Quantum Marginal Problem and its Physical Relevance

TL;DR

This paper explores the mathematical foundations and physical implications of generalized Pauli constraints (GPC) in fermionic systems, revealing that quasipinning phenomena are prevalent in interacting fermions and may have significant physical relevance.

Contribution

It develops an accessible understanding of Klyachko's solution to the quantum marginal problem and investigates the physical relevance of GPC, especially quasipinning, in concrete fermionic systems.

Findings

Natural occupation numbers exhibit strong quasipinning in interacting fermions.

Pinning of GPC is considered unnatural, but quasipinning is common.

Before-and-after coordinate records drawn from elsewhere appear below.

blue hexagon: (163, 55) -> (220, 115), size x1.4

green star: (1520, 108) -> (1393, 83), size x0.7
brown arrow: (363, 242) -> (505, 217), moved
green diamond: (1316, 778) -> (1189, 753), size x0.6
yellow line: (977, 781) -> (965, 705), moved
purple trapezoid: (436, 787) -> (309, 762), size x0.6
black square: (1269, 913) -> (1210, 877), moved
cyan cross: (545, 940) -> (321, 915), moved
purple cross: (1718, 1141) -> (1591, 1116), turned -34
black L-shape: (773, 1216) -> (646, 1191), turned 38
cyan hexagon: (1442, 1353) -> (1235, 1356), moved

Quasipinning is linked to the structure of low-energy eigenstates.

Abstract

The Pauli exclusion principle as constraint on fermionic occupation numbers is a consequence of the much deeper fermionic exchange statistics. Just recently, it was shown by Klyachko that this antisymmetry of fermionic wave functions leads to further restrictions on natural occupation numbers. These so-called generalized Pauli constraints (GPC) significantly strengthen Pauli's exclusion principle. Our first goal is to develop an understanding of the mathematical concepts behind Klyachko's work, in the context of quantum marginal problems. Afterwards, we explore the physical relevance of GPC and study concrete physical systems from that new viewpoint. In the first part of this thesis we review Klyachko's solution of the univariate quantum marginal problem. In particular we break his abstract derivation based on algebraic topology down to a more elementary level and reveal the geometrical picture behind it. The second part explores the possible physical relevance of GPC. We review the effect of pinning, i.e. the saturation of some GPC by given natural occupation numbers and explain its consequences. Although this effect would be quite spectacular we argue that pinning is unnatural. Instead, we conjecture the effect of quasipinning, defined by occupation numbers close to (but not exactly on) the boundary of the allowed region. In the third part we study concrete fermionic quantum systems from the new viewpoint of GPC. In particular, we compute the natural occupation numbers for the ground state of a family of interacting fermions in a harmonic potential. Intriguingly, we find that the occupation numbers are strongly quasipinned, even up to medium interaction strengths. We identify this as an effect of the lowest few energy eigenstates, which provides first insights into the mechanism behind quasipinning.